Stubbs speculated that Benchmark may seek other business ventures or source more equity capital over the short term to achieve success as a viable investment option.
He felt more diversification was needed to cover losses in the rest of its portfolio.
As of the third quarter last year, Benchmark reported a net loss of $1.65 million.
While revenues improved by 34.96 percent during this period, general administrative costs expanded by 23.9 percent, resulting in a net investment loss of $232,300 as of September 2011.
The company did experience a net gain of $65,700 in some of its investments, but this uptick was dwarfed by the portfolio’s net movement in unrealized losses of $1.48 million.
Overall total assets contracted by $1.58 million, or 2.73 percent.
Founded back in 2000, Stubbs noted that the firm’s investment portfolio fared moderately well in the early going, but has suffered some substantial drops in recent memory.
In the past, Benchmark also attempted to diversify after buying a stake in an appliance and furniture store.

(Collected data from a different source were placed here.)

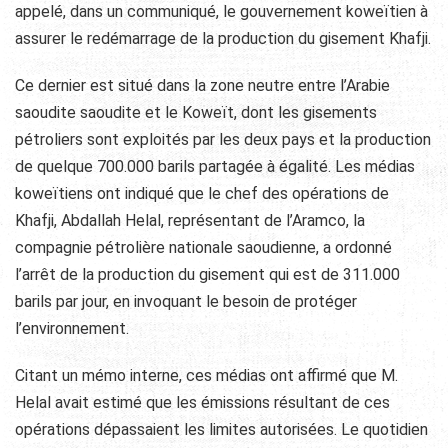
appelé, dans un communiqué, le gouvernement koweïtien à
assurer le redémarrage de la production du gisement Khafji.
Ce dernier est situé dans la zone neutre entre l’Arabie
saoudite saoudite et le Koweït, dont les gisements
pétroliers sont exploités par les deux pays et la production
de quelque 700.000 barils partagée à égalité. Les médias
koweïtiens ont indiqué que le chef des opérations de
Khafji, Abdallah Helal, représentant de l’Aramco, la
compagnie pétrolière nationale saoudienne, a ordonné
l’arrêt de la production du gisement qui est de 311.000
barils par jour, en invoquant le besoin de protéger
l’environnement.
Citant un mémo interne, ces médias ont affirmé que M.
Helal avait estimé que les émissions résultant de ces
opérations dépassaient les limites autorisées. Le quotidien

“That didn’t turn out too well,” he added. “The company didn’t perform and it was written off.”
He said Benchmark is currently sitting on a modest pile of equity capital, which may be used for other ventures in diversification.
In the end, while the plaza is important, the success of the firm hinges on the investment portfolio, he said, and whether it can ride out the storm in international markets.
If the existing equity capital dries up, the company might have to once again issue preference shares or attempt to raise capital through other means.
In 2010, Benchmark (Bahamas) Limited issued $2 million in preference shares in order to avoid its overall equity capital falling into a negative position. The move was the second time in as many years the company issued preference shares to boost capital.
In 2009, they raised $1 million in preference shares.